La zone libre sans étoile
La zone libre, au sud de la ligne de démarcation, se trouvait depuis la signature de l’armistice du 22 juin 1940, sous l’autorité du gouvernement du maréchal Pétain, à Vichy. Elle sera envahie le 11 novembre 1942 par les allemands et les italiens, suite au débarquement allié en Afrique du Nord le 8 novembre, et deviendra alors la zone sud.
Début juillet 1942, des notes d’indicateurs de Bordeaux et Biarritz, insistent sur l’incompréhension de voir des Juifs réfugiés en zone libre ne pas porter l’étoile :
« On se demande pourquoi les Juifs riches de Paris ne portent pas l’étoile jaune ».
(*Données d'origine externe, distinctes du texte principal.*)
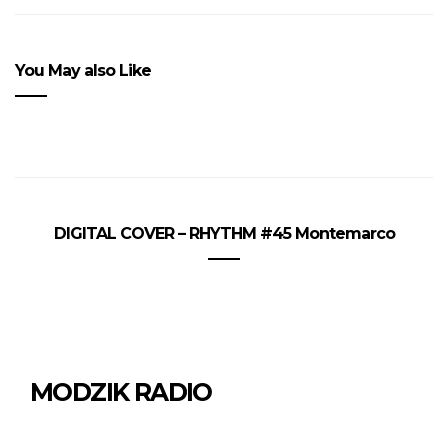
You May also Like
DIGITAL COVER – RHYTHM #45 Montemarco
MODZIK RADIO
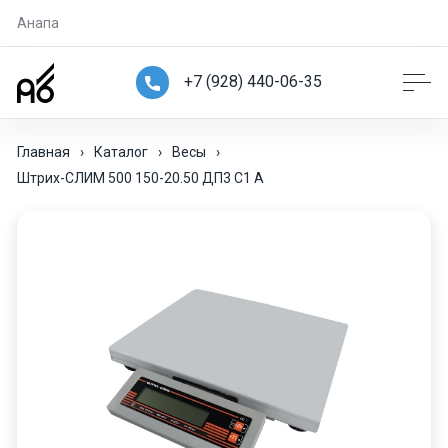
Анапа
+7 (928) 440-06-35
Главная
›
Каталог
›
Весы
›
Штрих-СЛИМ 500 150-20.50 ДП3 С1 А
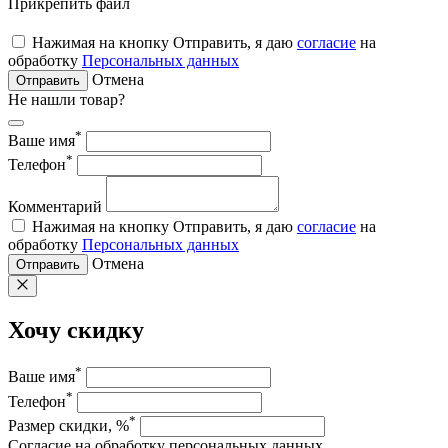
Прикрепить файл
Нажимая на кнопку Отправить, я даю
согласие
на
обработку
Персональных данных
Отмена
Отправить
Не нашли товар?
*
Ваше имя
*
Телефон
Комментарий
Нажимая на кнопку Отправить, я даю
согласие
на
обработку
Персональных данных
Отмена
Отправить
Хочу скидку
*
Ваше имя
*
Телефон
*
Размер скидки, %
Согласие на обработку персональных данных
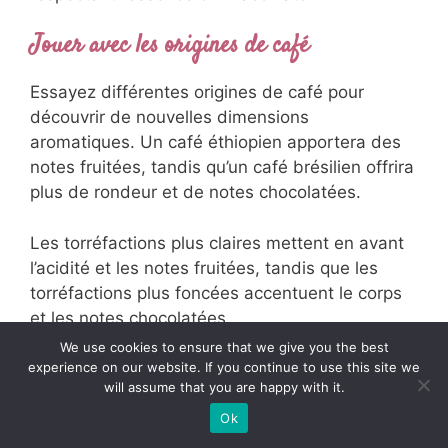
Jouer avec les origines de café
Essayez différentes origines de café pour
découvrir de nouvelles dimensions
aromatiques. Un café éthiopien apportera des
notes fruitées, tandis qu’un café brésilien offrira
plus de rondeur et de notes chocolatées.
Les torréfactions plus claires mettent en avant
l’acidité et les notes fruitées, tandis que les
torréfactions plus foncées accentuent le corps
et les notes chocolatées.
We use cookies to ensure that we give you the best
Expérimenter avec le lait
experience on our website. If you continue to use this site we
will assume that you are happy with it.
Les laits végétaux peuvent créer des
Ok
macchiatos aux profils aromatiques uniques. Le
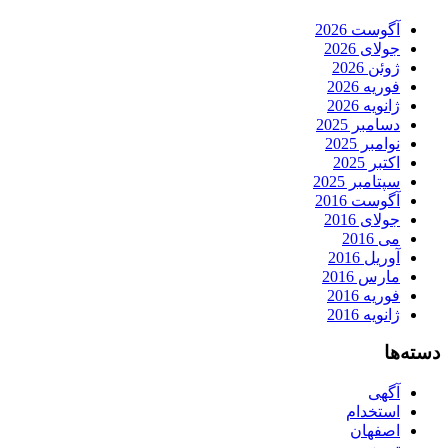
آگوست 2026
جولای 2026
ژوئن 2026
فوریه 2026
ژانویه 2026
دسامبر 2025
نوامبر 2025
اکتبر 2025
سپتامبر 2025
آگوست 2016
جولای 2016
می 2016
آوریل 2016
مارس 2016
فوریه 2016
ژانویه 2016
دسته‌ها
آگهی
استخدام
اصفهان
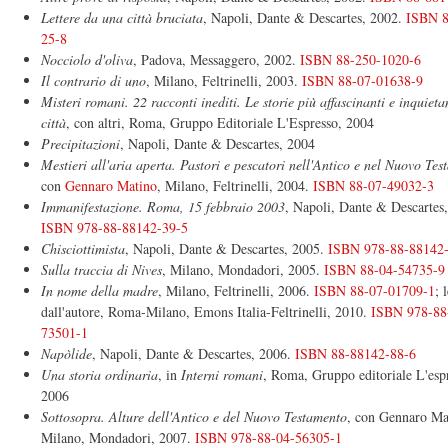
Lettere da una città bruciata
, Napoli, Dante & Descartes, 2002.
ISBN 8
25-8
Nocciolo d'oliva
, Padova, Messaggero, 2002.
ISBN 88-250-1020-6
Il contrario di uno
, Milano, Feltrinelli, 2003.
ISBN 88-07-01638-9
Misteri romani. 22 racconti inediti. Le storie più affascinanti e inquieta
città
, con altri, Roma, Gruppo Editoriale L'Espresso, 2004
Precipitazioni
, Napoli, Dante & Descartes, 2004
Mestieri all'aria aperta. Pastori e pescatori nell'Antico e nel Nuovo Te
con
Gennaro Matino
, Milano, Feltrinelli, 2004.
ISBN 88-07-49032-3
Immanifestazione. Roma, 15 febbraio 2003
, Napoli, Dante & Descartes
ISBN 978-88-88142-39-5
Chisciottimista
, Napoli, Dante & Descartes, 2005.
ISBN 978-88-88142
Sulla traccia di Nives
, Milano, Mondadori, 2005.
ISBN 88-04-54735-9
In nome della madre
, Milano, Feltrinelli, 2006.
ISBN 88-07-01709-1
; 
dall'autore, Roma-Milano, Emons Italia-Feltrinelli, 2010.
ISBN 978-88
73501-1
Napòlide
, Napoli, Dante & Descartes, 2006.
ISBN 88-88142-88-6
Una storia ordinaria
, in
Interni romani
, Roma, Gruppo editoriale L'esp
2006
Sottosopra. Alture dell'Antico e del Nuovo Testamento
, con Gennaro Ma
Milano, Mondadori, 2007.
ISBN 978-88-04-56305-1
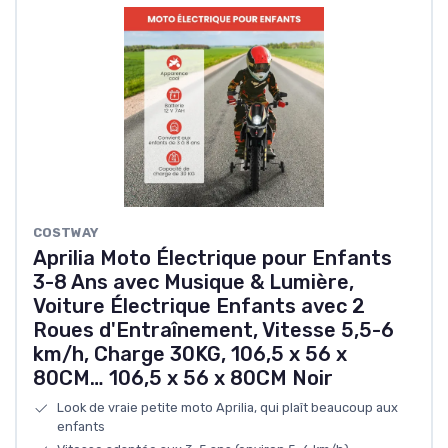
COSTWAY
Aprilia Moto Électrique pour Enfants
3-8 Ans avec Musique & Lumière,
Voiture Électrique Enfants avec 2
Roues d'Entraînement, Vitesse 5,5-6
km/h, Charge 30KG, 106,5 x 56 x
80CM… 106,5 x 56 x 80CM Noir
Look de vraie petite moto Aprilia, qui plaît beaucoup aux
enfants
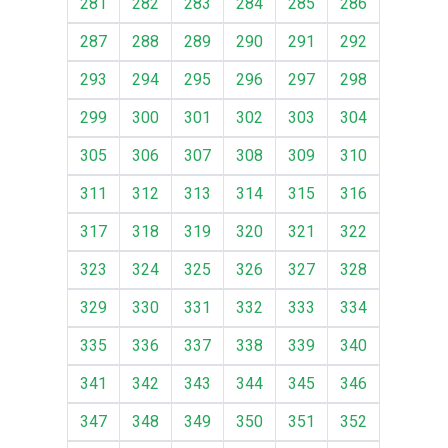
281
282
283
284
285
286
287
288
289
290
291
292
293
294
295
296
297
298
299
300
301
302
303
304
305
306
307
308
309
310
311
312
313
314
315
316
317
318
319
320
321
322
323
324
325
326
327
328
329
330
331
332
333
334
335
336
337
338
339
340
341
342
343
344
345
346
347
348
349
350
351
352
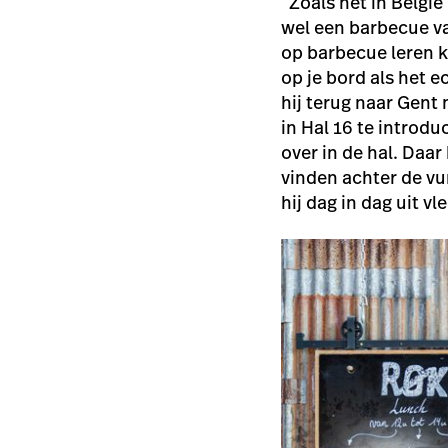
“Zoals het in België
wel een barbecue van
op barbecue leren k
op je bord als het e
hij terug naar Gent
in Hal 16 te introdu
over in de hal. Daar
vinden achter de v
hij dag in dag uit v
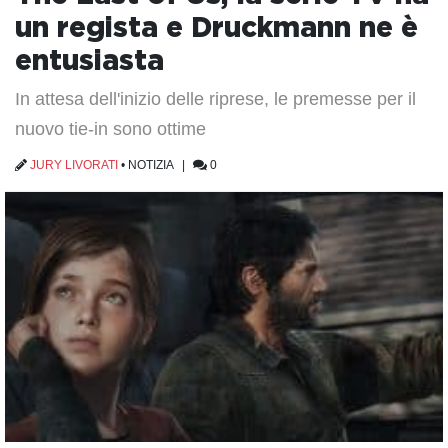
un regista e Druckmann ne è
entusiasta
In attesa dell'inizio delle riprese, le premesse per il
nuovo tie-in sono ottime
JURY LIVORATI
•
NOTIZIA
|
0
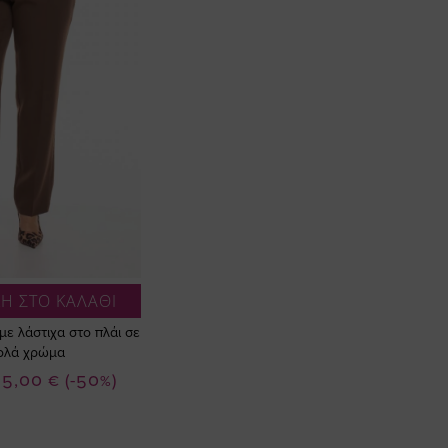
Η ΣΤΟ ΚΑΛΑΘΙ
με λάστιχα στο πλάι σε
ολά χρώμα
ιδική
25,00 €
(-50%)
ιμή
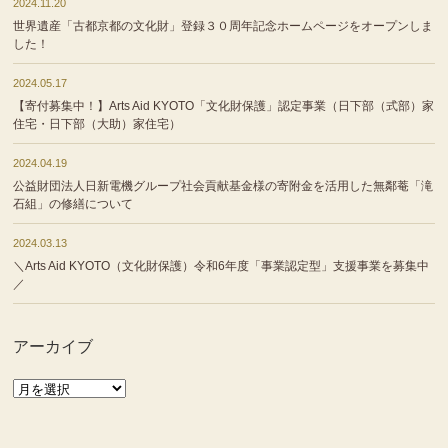
2024.11.20
世界遺産「古都京都の文化財」登録３０周年記念ホームページをオープンしま
した！
2024.05.17
【寄付募集中！】Arts Aid KYOTO「文化財保護」認定事業（日下部（式部）家
住宅・日下部（大助）家住宅）
2024.04.19
公益財団法人日新電機グループ社会貢献基金様の寄附金を活用した無鄰菴「滝
石組」の修繕について
2024.03.13
＼Arts Aid KYOTO（文化財保護）令和6年度「事業認定型」支援事業を募集中
／
アーカイブ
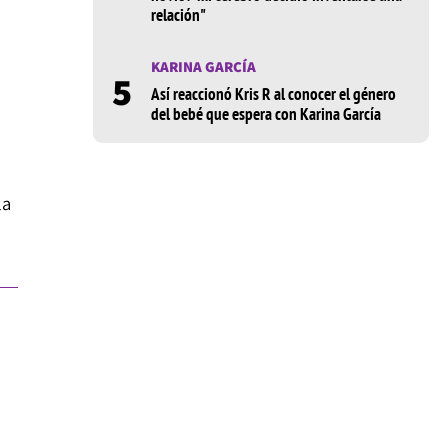
relación"
KARINA GARCÍA
5
Así reaccionó Kris R al conocer el género
del bebé que espera con Karina García
la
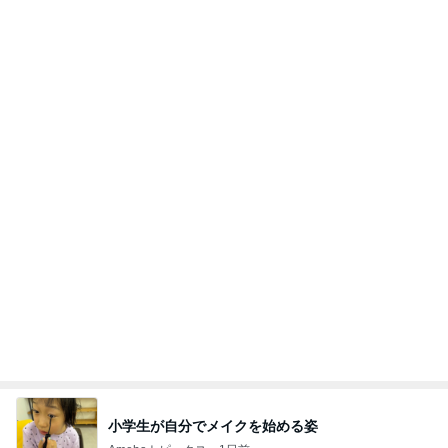
リーダーシップ関連質疑のポイント
Amebaトピックス
2日前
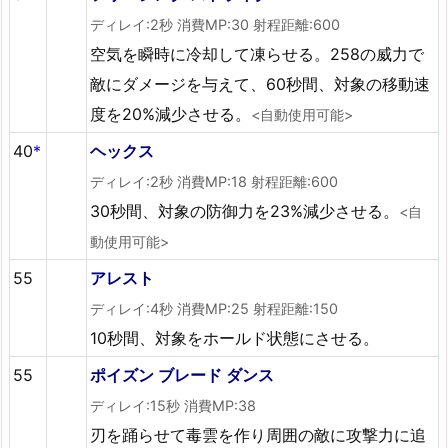
ディレイ:2秒 消費MP:30 射程距離:600
空気を瞬時に冷却して凍らせる。258の威力で
敵にダメージを与えて、60秒間、対象の移動速
度を20%減少させる。
<自動使用可能>
40
*
ヘックス
ディレイ:2秒 消費MP:18 射程距離:600
30秒間、対象の防御力を23%減少させる。
<自
動使用可能>
55
アレスト
ディレイ:4秒 消費MP:25 射程距離:150
10秒間、対象をホールド状態にさせる。
55
ポイズン ブレード ダンス
ディレイ:15秒 消費MP:38
刃を踊らせて毒雲を作り周囲の敵に攻撃力に追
Ils donnent les exemples des frères Lafitte, de Madame Montesquio, fille du constructeur automobile André Citroën, de Madame de Brinon... (94)
Pétain s’opposera à l’extension du port de l’étoile en zone libre, même après son envahissement.
Mais, le 26 août 1942, la grande rafle de la zone libre entraînera l’arrestation, dans 40 départements, de près de 6.584 Juifs étrangers au 28 août, qui croyaient y avoir trouvé refuge. (95)
Par sa loi du 11 décembre 1942, Vichy avait instauré la mention « JUIF », tamponnée à l'encre rouge, sur les cartes d’identité et d’alimentation dans toute la zone sud.
Un dispositif déjà en vigueur à Paris, suite à une ordonnance du préfet de police du 10 décembre 1941.
« Moi vivant, l'étoile juive ne sera pas portée en zone libre » avait dit Pétain au grand rabbin Isaïe Schwartz. (96)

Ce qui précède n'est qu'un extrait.